When Finance Minister Arun Jaitley announced in the 2016 Union Budget an enabling regulatory architecture to create 20 world-class institutions, the message was loud and clear: India wants to join the global league. World leaders like Putin and Abe have also resoundingly articulated policies to increase their share in the world’s Top 100 by 2020.
What India needs to understand is that nobody has understood what a World Class University (WCU) is and in the words of renowned educationist and researcher Philip Altbach, “Every country wants a world-class university. No country feels it can do without one. The problem is that no one knows what a world-class university is, and no one has figured out how to get one.”
The Times Higher Education 2014-15 rank list quantified the average characteristics of the Top 200 global universities—total annual income per academic was close to $750,000, total research income per academic was $230,000, 43 per cent of papers were published with an international co-author, 20 per cent of student and faculty were international and student-faculty ratio of 11.7 to 1.
Finances topped the list of serious requirements to build a WCU. According to a World Bank report, establishing a WCU in the late 19th century required $50 million and 200 years.
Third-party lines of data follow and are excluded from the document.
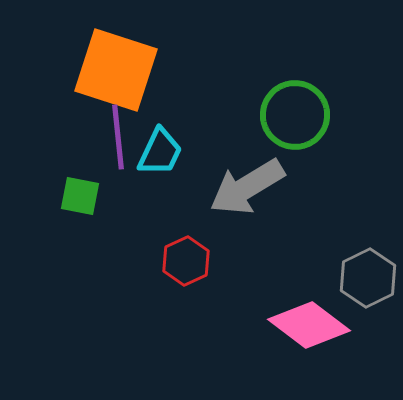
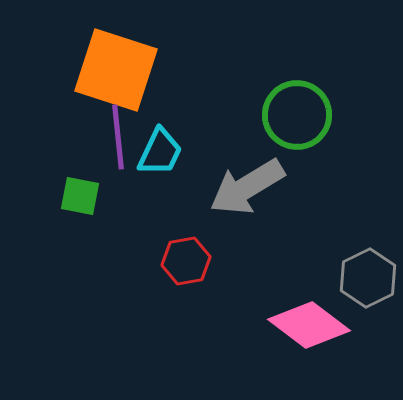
green circle: moved 2 px right
red hexagon: rotated 15 degrees clockwise
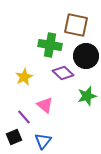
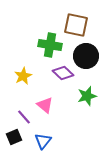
yellow star: moved 1 px left, 1 px up
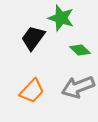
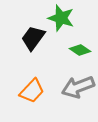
green diamond: rotated 10 degrees counterclockwise
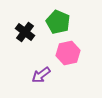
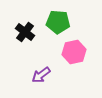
green pentagon: rotated 20 degrees counterclockwise
pink hexagon: moved 6 px right, 1 px up
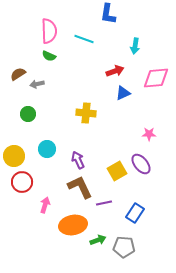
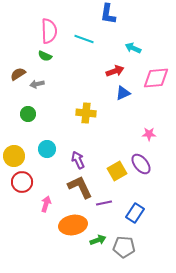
cyan arrow: moved 2 px left, 2 px down; rotated 105 degrees clockwise
green semicircle: moved 4 px left
pink arrow: moved 1 px right, 1 px up
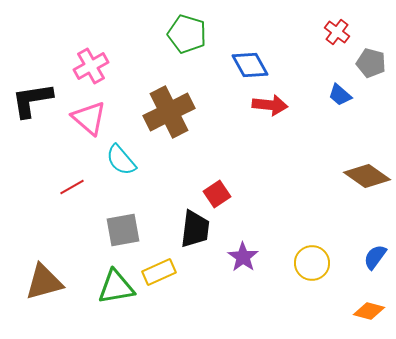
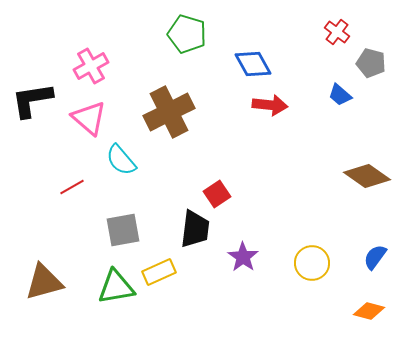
blue diamond: moved 3 px right, 1 px up
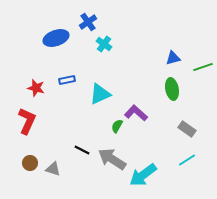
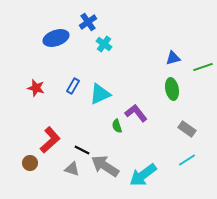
blue rectangle: moved 6 px right, 6 px down; rotated 49 degrees counterclockwise
purple L-shape: rotated 10 degrees clockwise
red L-shape: moved 23 px right, 19 px down; rotated 24 degrees clockwise
green semicircle: rotated 48 degrees counterclockwise
gray arrow: moved 7 px left, 7 px down
gray triangle: moved 19 px right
The University of Chicago in the beginning of the 20th century invested 20 years and more than $100 million to build a WCU. The Cornell University spent more than $750 million in setting up a world-class medical school in Qatar in 2002.
King Abdullah University of Science and Technology in Saudi Arabia was established at $3 billion and operates outside the purview of the Ministry of Higher Education. The estimated cost of creating a WCU today is close to $1,500 million (over `10,000 crore). It is not possible to allocate such huge amounts to create 20 WCUs nor is the proposed annual grant of `100 crore to 10 government institutions for a five-year period is adequate. With the 2017 Budget about to be announced, now is the time to ask for more to bridge this gap.
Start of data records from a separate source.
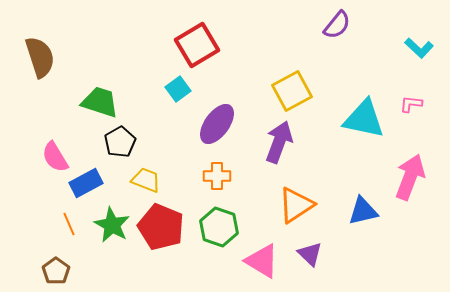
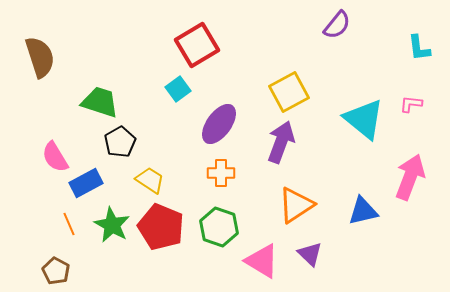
cyan L-shape: rotated 40 degrees clockwise
yellow square: moved 3 px left, 1 px down
cyan triangle: rotated 27 degrees clockwise
purple ellipse: moved 2 px right
purple arrow: moved 2 px right
orange cross: moved 4 px right, 3 px up
yellow trapezoid: moved 4 px right; rotated 12 degrees clockwise
brown pentagon: rotated 8 degrees counterclockwise
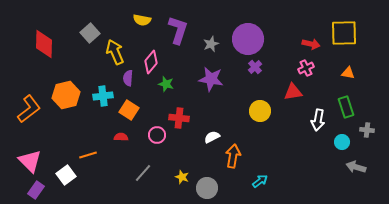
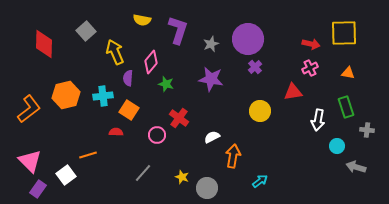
gray square: moved 4 px left, 2 px up
pink cross: moved 4 px right
red cross: rotated 30 degrees clockwise
red semicircle: moved 5 px left, 5 px up
cyan circle: moved 5 px left, 4 px down
purple rectangle: moved 2 px right, 1 px up
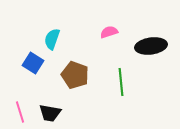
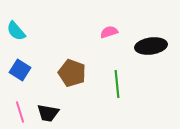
cyan semicircle: moved 36 px left, 8 px up; rotated 60 degrees counterclockwise
blue square: moved 13 px left, 7 px down
brown pentagon: moved 3 px left, 2 px up
green line: moved 4 px left, 2 px down
black trapezoid: moved 2 px left
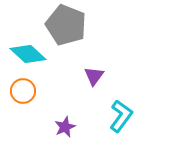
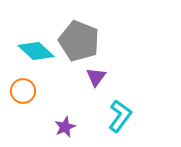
gray pentagon: moved 13 px right, 16 px down
cyan diamond: moved 8 px right, 3 px up
purple triangle: moved 2 px right, 1 px down
cyan L-shape: moved 1 px left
The pressure on the government to maintain the tax/GDP ratio balance across several socially critical sectors and the fight for capital is understandable. There are other ways for the Finance Ministry to deploy the much need investment in WCUs: * Service Tax exemptions for all taxable services offered by and to WCUs; * Complete waiver of import duties on all research and teaching assets; * Access to cost competitive debt capital either through a consolidated bond issue guaranteed by the government or individual institutional debts from overseas markets by easing strict RBI regulations; * Provide accelerated tax exemption of 200 per cent to corporate/philanthropic grants made to WCUs with a minimum grant amount fixed; * Complete freedom to create reasonable revenue instruments that are allowed by law to ensure substantial working capital liquidity; * Jointly with other ministries, a one-stop harmonious approval window for all approvals—programmes, building, environment, home, finance departments, etc. at both Central and state level
The aggregate revenue foregone through direct/indirect tax incentives and exemptions to corporates in the last 10 to 12 years is conservatively estimated to have exceeded `5 lakh crore in return for significant wealth and employment creation. There is an effort to rationalise these exemptions and substantial portion of the resultant savings in ‘foregoable’ revenue can be diverted to benefit WCUs without considerable burden on the exchequer. Potential WCUs look forward to the 2017 Union Budget with a hope on possible pathways for raising finance. The road to WCUs needs tax exemption and not tar for construction.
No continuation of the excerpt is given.